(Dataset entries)
■ ■ ■

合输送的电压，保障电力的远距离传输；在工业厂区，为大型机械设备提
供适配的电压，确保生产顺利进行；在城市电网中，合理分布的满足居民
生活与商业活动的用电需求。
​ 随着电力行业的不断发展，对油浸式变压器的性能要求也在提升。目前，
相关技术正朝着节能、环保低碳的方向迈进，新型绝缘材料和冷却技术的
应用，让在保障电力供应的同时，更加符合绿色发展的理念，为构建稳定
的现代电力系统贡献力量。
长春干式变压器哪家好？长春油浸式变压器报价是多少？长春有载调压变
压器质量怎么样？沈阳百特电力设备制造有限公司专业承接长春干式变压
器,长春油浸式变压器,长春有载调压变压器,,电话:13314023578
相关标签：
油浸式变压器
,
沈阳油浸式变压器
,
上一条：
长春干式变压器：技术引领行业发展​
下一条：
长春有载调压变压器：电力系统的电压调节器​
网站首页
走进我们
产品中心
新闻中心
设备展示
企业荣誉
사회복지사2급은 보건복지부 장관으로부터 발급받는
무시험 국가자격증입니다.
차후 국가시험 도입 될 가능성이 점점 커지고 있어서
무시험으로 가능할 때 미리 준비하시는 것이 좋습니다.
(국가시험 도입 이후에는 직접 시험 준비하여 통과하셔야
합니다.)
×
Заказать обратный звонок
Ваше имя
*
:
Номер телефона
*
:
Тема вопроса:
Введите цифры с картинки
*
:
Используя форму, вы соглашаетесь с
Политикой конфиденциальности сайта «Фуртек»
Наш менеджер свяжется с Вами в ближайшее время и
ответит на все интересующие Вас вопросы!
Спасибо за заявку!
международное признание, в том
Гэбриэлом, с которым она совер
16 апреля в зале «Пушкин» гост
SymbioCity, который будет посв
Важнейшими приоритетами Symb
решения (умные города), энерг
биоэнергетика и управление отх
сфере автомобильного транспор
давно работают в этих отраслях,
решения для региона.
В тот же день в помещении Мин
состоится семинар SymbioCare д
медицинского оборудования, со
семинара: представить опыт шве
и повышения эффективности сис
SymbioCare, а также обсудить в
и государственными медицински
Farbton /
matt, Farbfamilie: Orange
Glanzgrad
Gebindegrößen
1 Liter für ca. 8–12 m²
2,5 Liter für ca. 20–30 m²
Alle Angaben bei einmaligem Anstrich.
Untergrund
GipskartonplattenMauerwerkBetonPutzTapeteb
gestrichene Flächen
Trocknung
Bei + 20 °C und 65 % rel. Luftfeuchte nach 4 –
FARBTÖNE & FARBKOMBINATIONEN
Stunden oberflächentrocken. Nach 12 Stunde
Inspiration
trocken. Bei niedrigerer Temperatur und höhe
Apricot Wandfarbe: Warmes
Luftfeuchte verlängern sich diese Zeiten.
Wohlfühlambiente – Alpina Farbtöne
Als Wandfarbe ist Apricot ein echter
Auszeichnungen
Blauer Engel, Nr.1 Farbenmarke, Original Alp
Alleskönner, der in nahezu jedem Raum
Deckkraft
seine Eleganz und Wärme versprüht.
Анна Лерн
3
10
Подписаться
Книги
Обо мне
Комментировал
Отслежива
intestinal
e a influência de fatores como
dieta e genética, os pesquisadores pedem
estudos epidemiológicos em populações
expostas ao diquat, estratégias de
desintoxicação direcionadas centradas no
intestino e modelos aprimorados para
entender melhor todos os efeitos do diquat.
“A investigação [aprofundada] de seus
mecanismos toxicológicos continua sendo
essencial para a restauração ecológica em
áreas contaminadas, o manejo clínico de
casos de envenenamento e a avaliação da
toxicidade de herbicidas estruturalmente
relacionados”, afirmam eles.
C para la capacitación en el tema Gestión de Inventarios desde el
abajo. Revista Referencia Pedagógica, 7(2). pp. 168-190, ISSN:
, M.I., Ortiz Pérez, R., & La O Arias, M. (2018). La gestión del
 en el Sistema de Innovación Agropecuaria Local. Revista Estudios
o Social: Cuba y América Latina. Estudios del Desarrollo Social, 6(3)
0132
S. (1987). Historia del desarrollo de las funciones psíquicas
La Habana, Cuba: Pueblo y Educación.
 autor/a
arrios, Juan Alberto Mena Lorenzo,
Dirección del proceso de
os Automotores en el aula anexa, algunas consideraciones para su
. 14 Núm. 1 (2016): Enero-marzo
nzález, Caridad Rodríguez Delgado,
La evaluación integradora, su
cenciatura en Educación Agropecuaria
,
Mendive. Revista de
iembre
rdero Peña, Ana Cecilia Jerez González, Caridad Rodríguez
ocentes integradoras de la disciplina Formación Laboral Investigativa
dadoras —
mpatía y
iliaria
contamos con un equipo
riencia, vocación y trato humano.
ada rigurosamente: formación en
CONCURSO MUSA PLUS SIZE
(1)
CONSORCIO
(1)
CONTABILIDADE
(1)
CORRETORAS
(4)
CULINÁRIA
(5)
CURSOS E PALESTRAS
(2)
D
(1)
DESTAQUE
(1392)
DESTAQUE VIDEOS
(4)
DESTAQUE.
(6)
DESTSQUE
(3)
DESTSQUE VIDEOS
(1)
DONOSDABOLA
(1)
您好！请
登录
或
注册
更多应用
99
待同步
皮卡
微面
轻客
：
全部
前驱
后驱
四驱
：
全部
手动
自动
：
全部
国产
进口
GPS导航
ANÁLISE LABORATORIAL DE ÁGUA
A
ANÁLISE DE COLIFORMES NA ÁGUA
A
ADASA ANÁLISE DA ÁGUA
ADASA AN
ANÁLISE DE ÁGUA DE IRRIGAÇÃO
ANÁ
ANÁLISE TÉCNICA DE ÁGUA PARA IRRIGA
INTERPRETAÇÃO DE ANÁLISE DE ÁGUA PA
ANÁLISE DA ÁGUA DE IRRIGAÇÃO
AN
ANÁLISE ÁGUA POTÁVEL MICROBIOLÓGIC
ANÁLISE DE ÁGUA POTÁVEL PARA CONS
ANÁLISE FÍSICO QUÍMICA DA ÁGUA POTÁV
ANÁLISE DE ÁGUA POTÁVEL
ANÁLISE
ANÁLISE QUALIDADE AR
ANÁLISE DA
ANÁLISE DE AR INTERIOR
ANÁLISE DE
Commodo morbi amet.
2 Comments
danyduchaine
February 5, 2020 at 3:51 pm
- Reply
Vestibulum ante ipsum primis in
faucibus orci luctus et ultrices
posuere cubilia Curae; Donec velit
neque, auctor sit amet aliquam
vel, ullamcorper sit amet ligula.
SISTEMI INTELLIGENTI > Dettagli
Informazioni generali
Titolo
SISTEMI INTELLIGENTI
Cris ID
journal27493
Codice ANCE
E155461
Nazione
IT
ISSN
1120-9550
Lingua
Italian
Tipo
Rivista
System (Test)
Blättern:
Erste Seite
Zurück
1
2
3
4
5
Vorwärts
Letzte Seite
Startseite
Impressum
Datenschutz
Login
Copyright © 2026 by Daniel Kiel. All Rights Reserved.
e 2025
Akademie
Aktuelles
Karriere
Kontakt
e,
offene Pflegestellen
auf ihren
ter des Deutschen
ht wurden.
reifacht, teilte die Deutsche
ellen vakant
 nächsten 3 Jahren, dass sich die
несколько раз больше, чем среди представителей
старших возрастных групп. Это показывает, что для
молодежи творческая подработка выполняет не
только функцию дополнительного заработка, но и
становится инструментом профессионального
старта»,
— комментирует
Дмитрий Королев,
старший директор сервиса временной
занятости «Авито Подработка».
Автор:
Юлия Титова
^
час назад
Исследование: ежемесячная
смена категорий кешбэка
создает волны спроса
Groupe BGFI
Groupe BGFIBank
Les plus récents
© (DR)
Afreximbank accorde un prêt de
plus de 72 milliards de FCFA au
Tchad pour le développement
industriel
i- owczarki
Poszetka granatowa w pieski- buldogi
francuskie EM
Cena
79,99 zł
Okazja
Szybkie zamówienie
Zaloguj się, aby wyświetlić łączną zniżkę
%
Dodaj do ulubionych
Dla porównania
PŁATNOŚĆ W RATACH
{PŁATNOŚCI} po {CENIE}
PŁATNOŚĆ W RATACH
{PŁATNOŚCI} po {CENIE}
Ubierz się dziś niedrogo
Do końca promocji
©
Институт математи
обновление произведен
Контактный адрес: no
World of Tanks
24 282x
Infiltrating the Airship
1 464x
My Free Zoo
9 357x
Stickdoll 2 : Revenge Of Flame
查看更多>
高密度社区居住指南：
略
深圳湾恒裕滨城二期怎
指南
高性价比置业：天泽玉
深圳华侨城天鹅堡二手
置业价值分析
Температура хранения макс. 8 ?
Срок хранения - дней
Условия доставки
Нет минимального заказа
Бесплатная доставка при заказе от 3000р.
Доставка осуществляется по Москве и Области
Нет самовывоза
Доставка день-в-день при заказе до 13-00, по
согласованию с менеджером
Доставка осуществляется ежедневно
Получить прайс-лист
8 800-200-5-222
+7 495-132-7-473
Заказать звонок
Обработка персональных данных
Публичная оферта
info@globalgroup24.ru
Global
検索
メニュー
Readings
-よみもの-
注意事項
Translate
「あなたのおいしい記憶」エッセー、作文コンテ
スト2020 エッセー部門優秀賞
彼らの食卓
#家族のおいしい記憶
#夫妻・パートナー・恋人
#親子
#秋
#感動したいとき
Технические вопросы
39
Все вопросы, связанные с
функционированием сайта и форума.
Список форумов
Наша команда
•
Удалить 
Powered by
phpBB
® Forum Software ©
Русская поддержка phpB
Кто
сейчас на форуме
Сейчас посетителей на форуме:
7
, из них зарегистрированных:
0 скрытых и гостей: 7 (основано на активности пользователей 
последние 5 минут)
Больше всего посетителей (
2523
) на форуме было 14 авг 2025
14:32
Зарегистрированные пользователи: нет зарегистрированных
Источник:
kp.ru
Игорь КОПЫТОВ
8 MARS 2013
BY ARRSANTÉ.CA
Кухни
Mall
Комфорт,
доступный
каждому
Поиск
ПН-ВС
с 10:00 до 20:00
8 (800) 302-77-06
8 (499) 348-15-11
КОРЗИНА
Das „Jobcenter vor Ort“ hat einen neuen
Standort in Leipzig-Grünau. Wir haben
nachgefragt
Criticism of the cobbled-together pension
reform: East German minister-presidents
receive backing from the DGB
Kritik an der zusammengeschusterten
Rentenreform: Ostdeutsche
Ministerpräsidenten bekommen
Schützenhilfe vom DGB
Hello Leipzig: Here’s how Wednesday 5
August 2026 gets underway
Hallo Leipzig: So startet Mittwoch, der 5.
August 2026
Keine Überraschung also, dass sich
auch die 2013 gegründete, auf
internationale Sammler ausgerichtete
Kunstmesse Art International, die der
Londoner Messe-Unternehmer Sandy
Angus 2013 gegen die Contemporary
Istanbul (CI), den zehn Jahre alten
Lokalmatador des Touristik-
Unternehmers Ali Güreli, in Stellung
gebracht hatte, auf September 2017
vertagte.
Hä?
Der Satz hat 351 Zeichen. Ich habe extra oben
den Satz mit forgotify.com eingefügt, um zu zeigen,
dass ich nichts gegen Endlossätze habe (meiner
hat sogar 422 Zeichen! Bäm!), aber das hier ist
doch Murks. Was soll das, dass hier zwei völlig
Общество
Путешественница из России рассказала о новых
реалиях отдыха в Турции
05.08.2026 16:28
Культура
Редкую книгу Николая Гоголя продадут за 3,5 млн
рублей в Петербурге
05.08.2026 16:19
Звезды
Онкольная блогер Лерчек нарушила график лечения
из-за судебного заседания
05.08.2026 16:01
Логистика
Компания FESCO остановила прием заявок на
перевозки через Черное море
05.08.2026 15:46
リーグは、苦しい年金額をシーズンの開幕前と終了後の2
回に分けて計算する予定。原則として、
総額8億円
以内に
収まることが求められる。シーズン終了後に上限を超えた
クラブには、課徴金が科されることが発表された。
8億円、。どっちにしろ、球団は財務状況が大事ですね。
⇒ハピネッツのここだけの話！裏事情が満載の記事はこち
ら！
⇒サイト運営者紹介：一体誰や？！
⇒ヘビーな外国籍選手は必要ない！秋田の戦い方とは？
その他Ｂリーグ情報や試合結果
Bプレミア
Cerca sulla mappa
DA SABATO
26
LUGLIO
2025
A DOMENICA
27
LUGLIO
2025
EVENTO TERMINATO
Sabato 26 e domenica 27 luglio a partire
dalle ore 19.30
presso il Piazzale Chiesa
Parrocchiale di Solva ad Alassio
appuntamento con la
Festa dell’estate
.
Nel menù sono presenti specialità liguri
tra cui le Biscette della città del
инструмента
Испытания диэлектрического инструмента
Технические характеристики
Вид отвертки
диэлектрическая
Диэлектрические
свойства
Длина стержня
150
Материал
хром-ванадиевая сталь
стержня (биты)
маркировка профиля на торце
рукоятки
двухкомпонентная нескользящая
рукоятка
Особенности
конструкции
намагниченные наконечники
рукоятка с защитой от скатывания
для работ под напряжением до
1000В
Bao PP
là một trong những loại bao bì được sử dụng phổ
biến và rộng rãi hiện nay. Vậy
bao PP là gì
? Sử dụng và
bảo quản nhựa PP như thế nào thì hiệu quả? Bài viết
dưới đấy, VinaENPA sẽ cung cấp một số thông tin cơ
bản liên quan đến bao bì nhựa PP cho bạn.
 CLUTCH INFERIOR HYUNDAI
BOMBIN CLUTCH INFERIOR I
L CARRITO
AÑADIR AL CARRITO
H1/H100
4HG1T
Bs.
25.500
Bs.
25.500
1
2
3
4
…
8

■ ■ ■

_Exercise directions_
The lines to output run from the one containing "den Satz mit" through the last line of the records above; repeat them exactly and nothing more.

_Completed exercise_
den Satz mit forgotify.com eingefügt, um zu zeigen,
dass ich nichts gegen Endlossätze habe (meiner
hat sogar 422 Zeichen! Bäm!), aber das hier ist
doch Murks. Was soll das, dass hier zwei völlig
Общество
Путешественница из России рассказала о новых
реалиях отдыха в Турции
05.08.2026 16:28
Культура
Редкую книгу Николая Гоголя продадут за 3,5 млн
рублей в Петербурге
05.08.2026 16:19
Звезды
Онкольная блогер Лерчек нарушила график лечения
из-за судебного заседания
05.08.2026 16:01
Логистика
Компания FESCO остановила прием заявок на
перевозки через Черное море
05.08.2026 15:46
リーグは、苦しい年金額をシーズンの開幕前と終了後の2
回に分けて計算する予定。原則として、
総額8億円
以内に
収まることが求められる。シーズン終了後に上限を超えた
クラブには、課徴金が科されることが発表された。
8億円、。どっちにしろ、球団は財務状況が大事ですね。
⇒ハピネッツのここだけの話！裏事情が満載の記事はこち
ら！
⇒サイト運営者紹介：一体誰や？！
⇒ヘビーな外国籍選手は必要ない！秋田の戦い方とは？
その他Ｂリーグ情報や試合結果
Bプレミア
Cerca sulla mappa
DA SABATO
26
LUGLIO
2025
A DOMENICA
27
LUGLIO
2025
EVENTO TERMINATO
Sabato 26 e domenica 27 luglio a partire
dalle ore 19.30
presso il Piazzale Chiesa
Parrocchiale di Solva ad Alassio
appuntamento con la
Festa dell’estate
.
Nel menù sono presenti specialità liguri
tra cui le Biscette della città del
инструмента
Испытания диэлектрического инструмента
Технические характеристики
Вид отвертки
диэлектрическая
Диэлектрические
свойства
Длина стержня
150
Материал
хром-ванадиевая сталь
стержня (биты)
маркировка профиля на торце
рукоятки
двухкомпонентная нескользящая
рукоятка
Особенности
конструкции
намагниченные наконечники
рукоятка с защитой от скатывания
для работ под напряжением до
1000В
Bao PP
là một trong những loại bao bì được sử dụng phổ
biến và rộng rãi hiện nay. Vậy
bao PP là gì
? Sử dụng và
bảo quản nhựa PP như thế nào thì hiệu quả? Bài viết
dưới đấy, VinaENPA sẽ cung cấp một số thông tin cơ
bản liên quan đến bao bì nhựa PP cho bạn.
 CLUTCH INFERIOR HYUNDAI
BOMBIN CLUTCH INFERIOR I
L CARRITO
AÑADIR AL CARRITO
H1/H100
4HG1T
Bs.
25.500
Bs.
25.500
1
2
3
4
…
8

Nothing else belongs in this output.